Fashion Search Demo
- Project: Fashion Search Demo
- Focus: Cross-Modal Retrieval · CLIP Fine-Tuning · ANN Search · FastAPI · Next.js
- Live Demo: fashionsearch.woodygoodenough.com
Project Overview
This project is a composite demo that brings together model training, retrieval systems, backend APIs, and user-facing interaction. The system accepts a natural-language query and returns product images by ranking text-image similarity in a learned shared embedding space.

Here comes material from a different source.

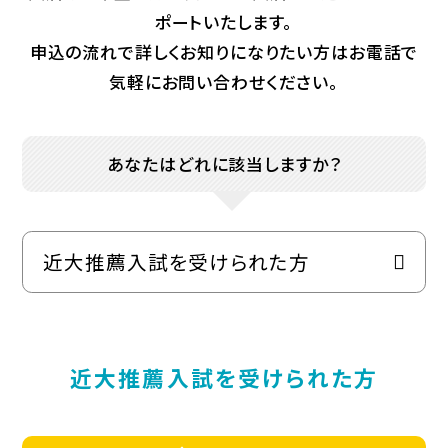
ポートいたします。
申込の流れで詳しくお知りになりたい方はお電話で
気軽にお問い合わせください。
あなたはどれに該当しますか？
近大推薦入試を受けられた方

It was designed as an end-to-end multimodal search application rather than just a model experiment. That means the project covers the full workflow from representation learning and retrieval indexing to API serving and interactive front-end presentation.
What I Built
- A customized CLIP-based retrieval model fine-tuned in PyTorch for fashion-oriented image-text matching
- A Python retrieval backend that exposes search functionality through FastAPI JSON endpoints
- An ANN-based retrieval layer to accelerate nearest-neighbor search over the image corpus
- A Next.js frontend for interactive querying and visual result exploration
- Interactive analysis components that help inspect model behavior, retrieval quality, and representation patterns
Why It Matters
This demo sits at the intersection of applied machine learning and product-minded systems work. It shows how multimodal research can be translated into a usable interface, where the model, retrieval infrastructure, API layer, and frontend experience all need to work together coherently.
It also reflects a broader interest of mine: building systems that make complex ML behavior inspectable rather than opaque.